A Gang Story (2011) starring Gérard Lanvin and Tchéky Karyo, is The Godfather (1972) transposed to rural France. Director Olivier Marchal’s thriller is a violent and visceral depiction of a group of mafia’esque criminals and their intricate dealings and relationships.
Edmond ‘Momon’ Vidal (Lanvin) and Serge Suttel (Karyo) have grown up together, after meeting and becoming close friends at school. Banged up in prison whilst young men after being caught by the police for petty theft, they become involved in the criminal underworld – a dangerous culture of gang warfare and lucrative bank raids.

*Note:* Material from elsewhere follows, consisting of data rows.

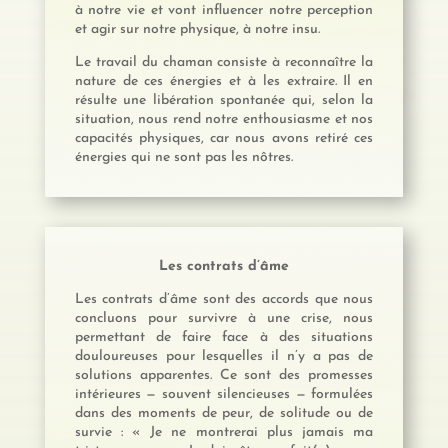
à notre vie et vont influencer notre perception
et agir sur notre physique, à notre insu.
Le travail du chaman consiste à reconnaître la
nature de ces énergies et à les extraire. Il en
résulte une libération spontanée qui, selon la
situation, nous rend notre enthousiasme et nos
capacités physiques, car nous avons retiré ces
énergies qui ne sont pas les nôtres.
Les contrats d’âme
Les contrats d’âme sont des accords que nous
concluons pour survivre à une crise, nous
permettant de faire face à des situations
douloureuses pour lesquelles il n’y a pas de
solutions apparentes. Ce sont des promesses
intérieures — souvent silencieuses — formulées
dans des moments de peur, de solitude ou de
survie : « Je ne montrerai plus jamais ma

But that was all in past. Vidal is now a wealthy man – older though not necessarily wiser. He has tried (to an extent) to put his criminal past behind him and now lives a life focused on his family and enjoying the fruits of his ill-gotten gains. But once a gang member always a gang member and after he gets news that his old friend Suttle has been arrested, he risks his and his families lives to help him. However there is more to Suttle’s arrest than meets the eye, and Vidal finds himself again caught up in the vicious infighting of southern France’s crime families with bloody and catastrophic results.
This film like the people it depicts is tough stuff, Marchal’s screenplay holding nothing back in its interpretation of the true-life book by Edmond Vidal. If it was any other kind of story one might doubt its authenticity, claiming that the opulence of the character’s present-day lives and the hard-core violence which frequently litters the proceedings is too far fetched to take seriously. However knowing through news-reports and historical records of the way mafia-like gang members live and conduct their business, the film has an underlying feeling of reality which seeps beneath the viewer’s skin.
The lasting impression of the film, apart from the visually stunning settings of rural France and the vivid way it captures through flashback Vidal and Suttel’s early life during the late 1960’s and early 1970’s, is the feeling of the strength family and religion have within the culture it depicts. As with many gangster based scenarios those involved seem perfectly at ease with unbelievable acts of cruelty and viciousness which most ‘normal’ people would find abhorrent, yet are equally loving to their families and religiously devout.
Taken as a whole, though A Gang Story is often engrossing, the viewer may, like Vidal, find his sordid past hard to stomach.